In terms of handling this I would maybe consider a redirect rule that would redirect the end-user to a specific URL that would let them know that by removing the email permission they cannot continue to your application. This redirect could either give them the option to reconfigure their FB permissions (although you say that may be complex so even with some instructions this may not make sense) or just manually provide an email that would be associated only in the Auth0 user profile and that your application could use to interact with the user in terms of email. The second option would imply storing this email as part of metadata instead of reading it from the root user profile where it would be available if coming from the IdP so this may or may not be acceptable.

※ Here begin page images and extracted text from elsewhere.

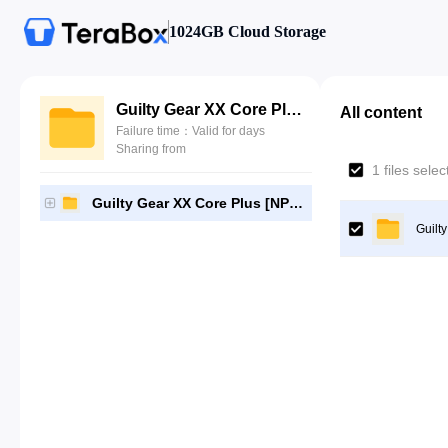
1024GB Cloud Storage
Guilty Gear XX Core Plus [NPUB30957]-[Gutamps Official]
All content
Failure time：Valid for days
Sharing from
1 files sele
Guilty Gear XX Core Plus [NPUB30957]-[Gutamps Official]
Guilt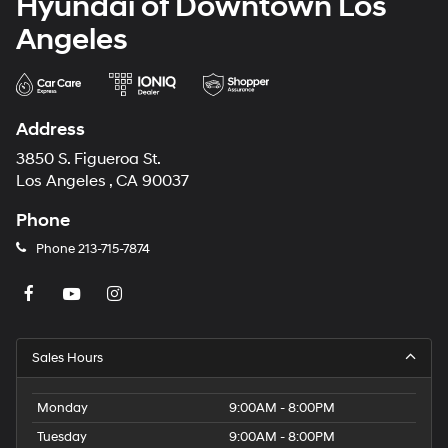
Hyundai of Downtown Los
Angeles
Address
3850 S. Figueroa St.
Los Angeles , CA 90037
Phone
Phone
213-715-7874
Sales Hours
Monday
9:00AM - 8:00PM
Tuesday
9:00AM - 8:00PM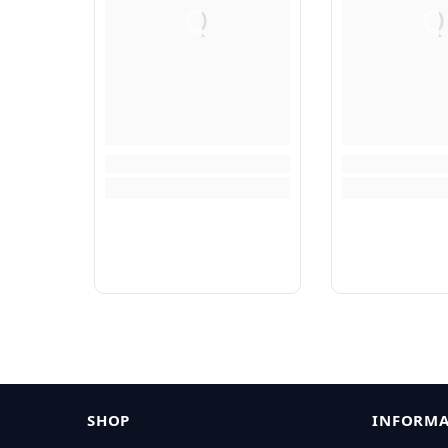
Q
Q
SHOP
INFORMA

UPDATE (workaround using an additional custom OAuth 2.0 connection):
You could consider taking the following steps:
- Maintain your Facebook connection as is;
- Create an additional OAuth 2.0 custom connection, named
custom-fb, that targets Facebook and uses the same client identifier and secret that you provided for the built-in FB connection;
- Configure
custom-fb with the same scopes being requested by the built-ind FB connection;
- Configure
custom-fb in a way that every request processed through this connection always triggers consent in Facebook (more on this later);
- Associate
custom-fb to a new client application FB Consent that will be used only to show a simple page https://example.com/fb/email-required telling the user he can’t deny the email permission and will have to repeat the FB consent screen;
- When your application detects a FB user without email it redirects them to
https://example.com/fb/email-required which explains the situation to them and presents a button REPEAT CONSENT. This button does nothing more then to trigger an authentication request using client application FB Consent and the custom-fb connection.

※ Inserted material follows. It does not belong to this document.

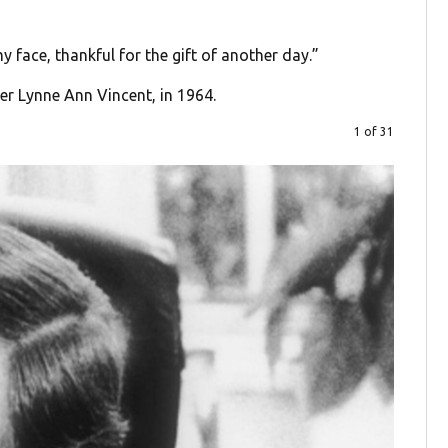
y face, thankful for the gift of another day.”
er Lynne Ann Vincent, in 1964.
1 of 31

- If the response now contains an email then
FB Consent can redirect back to the original client application which should trigger again an authentication request now using its own client identifier and the built-in FB connection (since the user already has a session in Facebook and there’s no consent, this completes automatically and the email will now also be returned).

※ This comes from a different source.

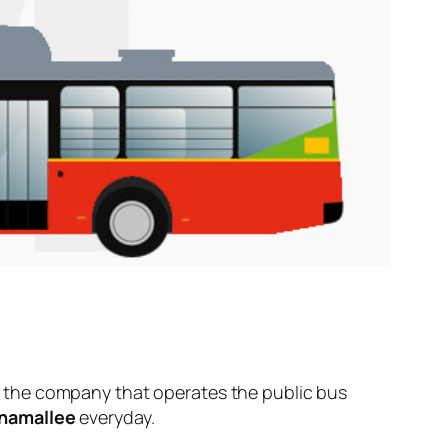
 the company that operates the public bus
namallee
everyday.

The above is complex, but has the following benefits:
- you continue to use FB built-in connection for almost everything as you only rely on the custom connection for a very small set of users.
- by associating custom connection to a new client application you keep this hack contained and isolated in a way that if a solution appears for the FB built-in connection you can just delete the custom connection and relevant client application.
Here’s the custom OAuth 2.0 connection I used to quickly test part of this flow (it’s in YAML because I use a custom tool to initialize my test tenant, but you can convert it to JSON and use it almost directly against Management API):
name: custom-facebook
options:
client_id: {your_fb_client_id}
client_secret: {your_fb_client_secret}
scripts:
fetchUserProfile: |
function(accessToken, ctx, cb) {
var url = `https://graph.facebook.com/v2.6/me?access_token=${accessToken}&fields=id,about,age_range,birthday,context,cover,devices,updated_time,education,email,favorite_athletes,favorite_teams,first_name,gender,hometown,inspirational_people,installed,is_verified,languages,last_name,link,locale,picture.width(999999).as(picture_large),picture,location,middle_name,name,name_format,political,quotes,relationship_status,religion,significant_other,timezone,third_party_id,verified,website,work`;
request.get(url, {}, function(e, r, b) {
if (e) return cb(e);
if (r.statusCode !== 200) return cb(new Error('StatusCode|' + r.statusCode));
cb(null, JSON.parse(b));
});
}
authorizationURL: "https://www.facebook.com/v2.11/dialog/oauth"
tokenURL: https://graph.facebook.com/v2.11/oauth/access_token
scope: "email,user_birthday,user_hometown,user_location"
authParams:
auth_type: "rerequest"
strategy: oauth2
Important: the fetchUserProfile script was the bare minimal to test it and was copy pasted from another custom connection I had so that would be something you may want to revise and make more robust. In addition, the scopes would also need to be updated to match yours.